Album | BC Camplight – Shortly After Takeoff

“I’ve had my indicator on since leaving Crewe/That explains the gestures in my rear-view,” Brian Christinzio sighs over the doo-wop pop of ‘Born To Cruise’. 

It’s one of many superbly pithy couplets on his fifth BC Camplight album, Shortly After Takeoff, which catalogues mental fragility and extreme bad luck, all with dark self-deprecation. “An examination of madness and loss,” is how the Philadephian describes the final – and possibly most fully realised – of his ‘Manchester trilogy’. But it’s also one of the most uplifting, and hilarious, 34 minutes of music you’re likely to hear this year.

Whether emoting his Die Hard 2 addiction on funk strummer ‘Back To Work’, visiting the Arndale Centre smoothie stand (‘Ghosthunting’), or waking up in a banana suit in a Nando’s car park (‘Cemetery Lifestyle’), there are hooks and ear candy nuggets galore. 

As always, the influences are unabashed – Beach Boys, 80s synth MOR, Grandaddy, the Super Furry Animals to name just a few. Yet, they are melded inventively;  take the Velvet-Underground-meets-Visage ‘I Wanna Be In the Mafia’ which features an Oldham chippy and psychiatric hospital in its storyboard, Christinzio clinging to the fading hope that “somebody loves me”.

There’s even a faint hint of near-neighbours Elbow on ‘Ghosthunting’, which begins with the singer’s surreal stand-up monologue about hallucinations of his recently departed dad, segueing into sweet falsetto and angelic strings which are then punctured by a nightmarish “ghosthunting” B-movie refrain.

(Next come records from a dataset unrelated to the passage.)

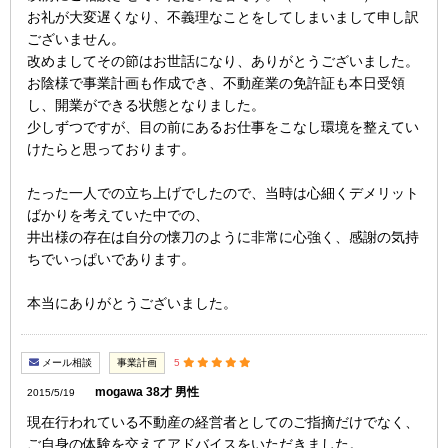
お礼が大変遅くなり、不義理なことをしてしまいまして申し訳
ございません。
改めましてその節はお世話になり、ありがとうございました。
お陰様で事業計画も作成でき、不動産業の免許証も本日受領
し、開業ができる状態となりました。
少しずつですが、目の前にあるお仕事をこなし環境を整えてい
けたらと思っております。
たった一人での立ち上げでしたので、当時は心細くデメリット
ばかりを考えていた中での、
井出様の存在は自分の懐刀のように非常に心強く、感謝の気持
ちでいっぱいであります。
本当にありがとうございました。
メール相談
事業計画
5
mogawa 38才 男性
2015/5/19
現在行われている不動産の経営者としてのご指摘だけでなく、
ご自身の体験を交えてアドバイスをいただきました。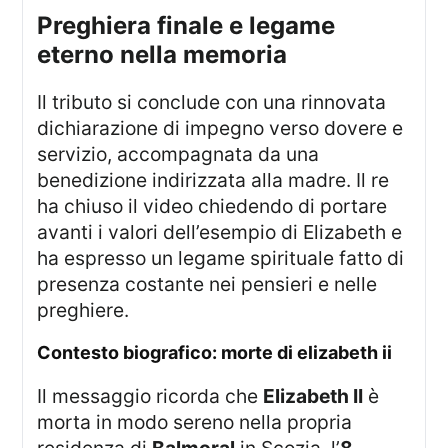
preghiera finale e legame
eterno nella memoria
Il tributo si conclude con una rinnovata
dichiarazione di impegno verso dovere e
servizio, accompagnata da una
benedizione indirizzata alla madre. Il re
ha chiuso il video chiedendo di portare
avanti i valori dell’esempio di Elizabeth e
ha espresso un legame spirituale fatto di
presenza costante nei pensieri e nelle
preghiere.
contesto biografico: morte di elizabeth ii
Il messaggio ricorda che
Elizabeth II
è
morta in modo sereno nella propria
residenza di
Balmoral
in Scozia, l’
8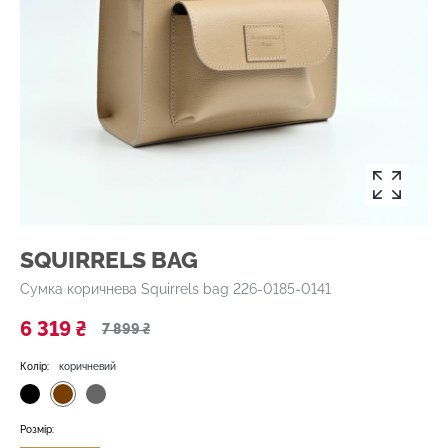
SQUIRRELS BAG
Сумка коричнева Squirrels bag 226-0185-0141
6 319 ₴
7 899 ₴
Колір:
коричневий
Розмір: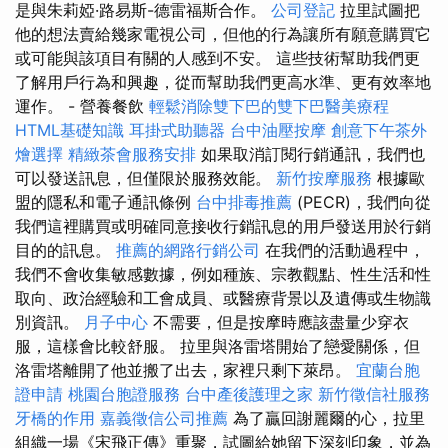
是與朱莉婭·路易斯-德雷福斯合作。
公司登記
拉里試圖把
他的想法賣給幾家電視公司，但他的行為讓所有願意購買它
或可能與該項目有關的人感到不安。 這些技術幫助我們更
了解用戶行為和興趣，從而幫助我們更高水準、更有效率地
運作。 - 營養餐飲
輕鬆消除雙下巴的雙下巴醫美療程
HTML基礎知識
耳掛式助聽器
台中油壓按摩
創意下午茶外
燴選擇
精緻茶會服務安排
如果取消訂閱行銷通訊，我們也
可以發送訊息，但僅限於服務效能。
新竹按摩服務
根據歐
盟的隱私和電子通訊條例
台中排毒推薦
(PECR)，我們向從
我們這裡購買或明確同意接收行銷訊息的用戶發送用於行銷
目的的訊息。
推薦的網路行銷公司
在我們的活動過程中，
我們不會收集敏感數據，例如種族、宗教觀點、性生活和性
取向、政治經驗和工會成員、或醫療背景以及遺傳或生物識
別資訊。
月子中心
不需要，但是按摩時應該盡量少穿衣
服，這樣會比較舒服。 拉里與洛雷塔開始了戀愛關係，但
洛雷塔離開了他並搬了出去，家裡只剩下萊昂。
宜蘭台胞
證申請
桃園台胞證服務
台中產後護理之家
新竹徵信社服務
牙橋的作用
嘉義徵信公司推薦
為了贏回謝麗爾的心，拉里
組織一場《宋飛正傳》重聚，試圖給她留下深刻印象，並為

Christinzio has refined his art through 2015’s How To Die In The North and 2018’s Deportation Blues, removing filters and leaving only a rocket straight to the listener’s soul, albeit a rocket that’s spiralling out of control. It’s all killer and no filler, laid to rest with beautiful closing track ‘Angelo’ in which he intones his late father’s name over a drum pulse.

Shortly After Takeoff is rooted in a woozy reality, in community and a sense of place. This works because Christinzio, to misquote Pete Wylie, has a heart as big as his adopted hometown. And it may be just what we need to loosen us up in these lock-downed times.